The constant threat of annihilation created a profound sense of anxiety across Chinese society. The old world was dying, and no one knew what would replace it. Rulers were desperate for practical advice on how to keep their kingdoms from being destroyed. Educated men travelled from court to court, offering their services as political advisers, military strategists, or philosophers.

This competitive intellectual market became known as the Hundred Schools of Thought. Thinkers weren't arguing about abstract metaphysics or the nature of reality; they were trying to solve an urgent, real-world crisis: How do we bring peace and order back to the world?

Confucianism: The Path of Ritual and Virtue

The earliest and most famous of these thinkers was Confucius (551–479 BCE), who lived just as the old order was collapsing. Confucius looked back at the early Zhou dynasty as a lost golden age. He believed the world had fallen into chaos because people had forgotten their roles and their manners.

Confucius’s solution was based on Ren (benevolence or human-heartedness) and Li (ritual and propriety). He argued that society works best when it mimics a healthy, loving family. He emphasised five core relationships:

  • Ruler to Subject

  • Father to Son

  • Husband to Wife

  • Older Brother to Younger Brother

  • Friend to Friend

In each relationship, the superior party (like the father or the ruler) had a duty to look after the inferior party with kindness and justice. In return, the inferior party owed obedience and respect—a concept called filial piety (respect for one's parents and ancestors). Confucius believed that if a king ruled with moral virtue, his people would follow him out of love and respect, making harsh laws and massive armies unnecessary.

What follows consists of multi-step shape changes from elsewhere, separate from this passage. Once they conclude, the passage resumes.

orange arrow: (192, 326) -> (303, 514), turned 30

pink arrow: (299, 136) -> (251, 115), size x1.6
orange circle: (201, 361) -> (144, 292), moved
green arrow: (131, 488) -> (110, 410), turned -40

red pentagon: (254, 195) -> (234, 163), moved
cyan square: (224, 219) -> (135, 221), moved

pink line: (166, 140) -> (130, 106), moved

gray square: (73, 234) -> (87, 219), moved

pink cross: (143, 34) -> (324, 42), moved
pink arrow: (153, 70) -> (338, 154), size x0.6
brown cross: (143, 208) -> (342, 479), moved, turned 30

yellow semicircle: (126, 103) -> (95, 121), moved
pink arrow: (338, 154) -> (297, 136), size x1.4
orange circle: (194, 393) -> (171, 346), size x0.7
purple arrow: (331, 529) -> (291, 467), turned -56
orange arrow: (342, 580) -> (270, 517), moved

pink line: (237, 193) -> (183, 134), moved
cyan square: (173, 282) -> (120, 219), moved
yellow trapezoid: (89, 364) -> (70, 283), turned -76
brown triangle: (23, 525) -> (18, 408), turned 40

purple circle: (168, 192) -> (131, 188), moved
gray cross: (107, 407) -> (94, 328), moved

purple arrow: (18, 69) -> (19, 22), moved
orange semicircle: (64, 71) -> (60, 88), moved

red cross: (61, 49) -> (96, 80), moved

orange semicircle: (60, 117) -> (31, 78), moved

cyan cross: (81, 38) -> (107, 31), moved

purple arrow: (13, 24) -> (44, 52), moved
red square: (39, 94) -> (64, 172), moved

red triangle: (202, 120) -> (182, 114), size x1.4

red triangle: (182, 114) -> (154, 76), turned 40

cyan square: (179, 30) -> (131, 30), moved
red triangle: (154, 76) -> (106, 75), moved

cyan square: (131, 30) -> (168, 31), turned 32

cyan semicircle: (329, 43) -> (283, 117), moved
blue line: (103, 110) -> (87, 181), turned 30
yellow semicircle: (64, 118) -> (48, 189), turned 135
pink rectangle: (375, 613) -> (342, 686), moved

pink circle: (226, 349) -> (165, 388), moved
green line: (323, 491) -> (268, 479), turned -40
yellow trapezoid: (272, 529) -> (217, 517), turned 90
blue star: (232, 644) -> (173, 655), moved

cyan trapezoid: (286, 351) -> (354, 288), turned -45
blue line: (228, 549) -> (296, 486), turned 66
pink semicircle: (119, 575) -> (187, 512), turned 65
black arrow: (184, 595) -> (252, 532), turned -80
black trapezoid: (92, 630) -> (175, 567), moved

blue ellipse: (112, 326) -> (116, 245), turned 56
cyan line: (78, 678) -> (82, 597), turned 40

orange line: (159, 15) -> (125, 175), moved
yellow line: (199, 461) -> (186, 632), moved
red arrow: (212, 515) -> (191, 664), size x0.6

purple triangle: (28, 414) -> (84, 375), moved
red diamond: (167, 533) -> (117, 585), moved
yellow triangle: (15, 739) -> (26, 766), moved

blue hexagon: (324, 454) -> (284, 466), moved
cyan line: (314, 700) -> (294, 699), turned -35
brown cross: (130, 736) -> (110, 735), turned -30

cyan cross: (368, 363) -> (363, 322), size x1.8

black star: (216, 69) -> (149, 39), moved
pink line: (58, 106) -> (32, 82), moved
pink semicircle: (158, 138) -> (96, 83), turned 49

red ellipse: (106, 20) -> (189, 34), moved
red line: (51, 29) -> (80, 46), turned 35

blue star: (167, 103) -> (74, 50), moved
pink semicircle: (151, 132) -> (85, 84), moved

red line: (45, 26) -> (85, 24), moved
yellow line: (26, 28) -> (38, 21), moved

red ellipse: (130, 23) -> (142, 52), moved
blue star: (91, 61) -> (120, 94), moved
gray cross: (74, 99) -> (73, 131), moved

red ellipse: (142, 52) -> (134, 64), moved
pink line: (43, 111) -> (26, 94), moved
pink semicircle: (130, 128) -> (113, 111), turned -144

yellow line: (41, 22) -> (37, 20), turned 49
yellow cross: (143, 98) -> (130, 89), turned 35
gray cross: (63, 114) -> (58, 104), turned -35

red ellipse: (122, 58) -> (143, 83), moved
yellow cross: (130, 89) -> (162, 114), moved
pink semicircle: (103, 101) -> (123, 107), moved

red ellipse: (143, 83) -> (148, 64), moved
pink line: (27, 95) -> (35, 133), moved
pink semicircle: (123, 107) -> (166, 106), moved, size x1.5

Decades later, a philosopher named Mencius (372–289 BCE) expanded on these ideas. Mencius argued that human nature is fundamentally good, comparing it to water's natural tendency to flow downhill. He believed that with the right education and a nurturing environment, anyone could become a virtuous person. Mencius went so far as to say that if a ruler was a cruel tyrant, he had lost the Mandate of Heaven, and the people had a right to overthrow him.

Legalism: The Rule of Absolute Law

At the exact opposite end of the spectrum was Legalism. If Confucius was an idealist, the Legalists were brutal realists. They looked at the escalating violence of the Warring States period and concluded that relying on a king's moral virtue was naive and dangerous.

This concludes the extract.